To establish a strong brand name and gain
a competitive advantage over our rivals, we heavily invested in improving our product's power-to-size ratio. Market research played a crucial role in monitoring the performance of our product compared to competitors and customer expectations. This enabled us to adjust our research investment accordingly.Our success in the market research showed that our strategic positioning on power-to-size ratio has paid off. After 4 quarters of simulation, our competitors shifted their focus to producing high thermal resistance products while decreasing their emphasis on power-to-size ratio. Despite limiting investments in thermal resistance to improve company finances, we were able to effectively manage the thermal resistance performance to meet customer expectations.
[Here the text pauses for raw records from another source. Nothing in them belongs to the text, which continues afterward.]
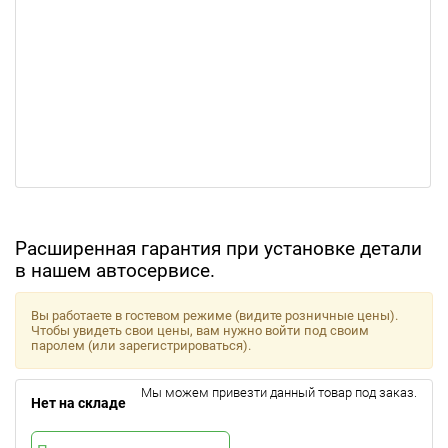
Расширенная гарантия при установке детали
в нашем автосервисе.
Вы работаете в гостевом режиме (видите розничные цены).
Чтобы увидеть свои цены, вам нужно войти под своим
паролем (или зарегистрироваться).
Мы можем привезти данный товар под заказ.
Нет на складе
This ensured that sales and customer satisfaction of our product remained unaffected. Additionally, we gradually increased investment in manufacturing efficiency to control the cost of goods sold in the long run. Our pricing decisions take channel conflict into consideration. To minimize this conflict, we aim to avoid channel conflict by offering competitive margins and acquiring new customers. However, we acknowledge that distributors may sell motors at a lower price than ours for large customers. To resolve this conflict, we differentiate our M's sales channel through quality sales support and customized assistance. This makes it less likely for large customers to buy from distributors simply because of a cheaper price.